Archive for August 25, 2007

How To Minimize The Shock And Depression When Delivering Tragic News?

August 25, 2007

Life is filled with unexpected events. When these events comes with a negative twist, they shock us and render us out of sorts. If tragic situations occur, people panic and often fall into emotional despair. That sudden strike of desperation drives people to their mental edge. Without proper communication, relation and support, breakdown soon sets in.

In my training and coaching sessions, I often work with coaches, counselors, consultants, trainers and speakers (CCCTS) on how to handle such circumstances in their own professional duties. These raw emotions and incidents do break out from time to time and may even catch the help-givers off guard. Being prepared and being vigilant is definitely a requirement not to be undermined.

When the tragic news are brought out into the open, it is our job to assist the person to accept the facts better. We should also further guide them to eventually self-manage their emotions and resources as far as realistically possible.

As there are different types of news with varying levels of shock and severity, there are, correspondingly, several steps we can employ to break the news to them. These steps are called Delivery Tracks. They form a series of steps or tracks when news are delivered in order to be as positive as possible to the affected persons.

The following delivery track is one of the method. It is generic in nature and can be slightly revised to fit the response of the affected.

A standard pre-requisite is that the news must be delivered by a strong minded person with positive outlook. The more tragic the news is the tougher his mental dexterity and rationality is. Yet the irony is that he or she must also be gifted with an empathic touch to the affected person.

The recommended Delivery Track or steps are as follows:

Step 1: Sound the person out, making sure the person is in sound and rational mind.

Step 2: State or hint beforehand that the news might be something uncomfortable or uneasy for him or her to bear. The aim is to get the person mentally and emotionally prepared for the news.

Step 3: Start from the peripheral setting/circumstance before going to the core incident. This allows the person to understand the progress of event, hence enabling the tragedy more understandable as a result of consequential comprehension. (ie, the ability to understand and appreciate how things happen.)

Step 4: As you deliver the news, remember to tone down the words but not missing out on the facts. It’s a very fine balance at this point. Here, your communication and counseling skills will be put to test.

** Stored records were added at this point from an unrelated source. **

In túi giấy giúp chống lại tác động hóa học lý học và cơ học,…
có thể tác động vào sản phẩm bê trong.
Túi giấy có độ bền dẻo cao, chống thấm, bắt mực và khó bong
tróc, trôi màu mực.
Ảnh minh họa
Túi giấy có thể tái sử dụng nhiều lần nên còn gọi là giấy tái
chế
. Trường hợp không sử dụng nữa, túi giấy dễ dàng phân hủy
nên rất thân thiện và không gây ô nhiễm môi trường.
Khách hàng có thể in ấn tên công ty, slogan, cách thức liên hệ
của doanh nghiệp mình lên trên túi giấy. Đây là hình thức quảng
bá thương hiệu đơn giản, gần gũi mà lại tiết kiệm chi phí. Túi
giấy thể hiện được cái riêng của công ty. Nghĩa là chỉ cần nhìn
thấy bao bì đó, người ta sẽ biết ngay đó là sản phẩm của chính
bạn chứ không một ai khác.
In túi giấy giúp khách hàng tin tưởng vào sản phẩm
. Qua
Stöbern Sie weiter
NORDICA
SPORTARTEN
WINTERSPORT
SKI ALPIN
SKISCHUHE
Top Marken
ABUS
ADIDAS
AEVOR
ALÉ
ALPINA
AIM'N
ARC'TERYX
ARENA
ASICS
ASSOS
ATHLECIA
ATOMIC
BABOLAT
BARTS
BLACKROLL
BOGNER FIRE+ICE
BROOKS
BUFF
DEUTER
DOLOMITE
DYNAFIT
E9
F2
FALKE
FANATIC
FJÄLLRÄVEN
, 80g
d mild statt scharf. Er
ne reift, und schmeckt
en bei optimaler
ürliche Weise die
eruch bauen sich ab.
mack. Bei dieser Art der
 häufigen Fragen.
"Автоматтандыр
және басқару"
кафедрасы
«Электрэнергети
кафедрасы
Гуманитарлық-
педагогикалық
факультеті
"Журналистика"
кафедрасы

Step 5: Check the acceptance level of the person before revealing the issue bit by bit. You have to be well-equipped with people reading skills, allowing you to calibrate and match the other party.

Step 6: Offer a better and positive way of looking at things whenever possible. I would like to say all the time, however, not every can think of a new refreshing perspective just off the cuff.

Step 7: Round up the news delivery by committing to be there for the person. Present any solutions or support you may have and catering to the person’s needs. And you must mean what you say.

Step 8: Offer the person an opportunity to be counseled or coached after the deliver of message and news.

Step 9: Follow up regularly to ensure acceptance rate and availability of social support.

While it’s always hoped that tragedies will never happen, the life truth is often one of eventuality than possibility. Our social coping strategies must always be sound and catered for the affected party.

The solace and comfort we can take is that with every challenges, setback and obstacles we brave in life, we grow in strength and in character. This makes us so much more apt and equipped to excel beyond excellence.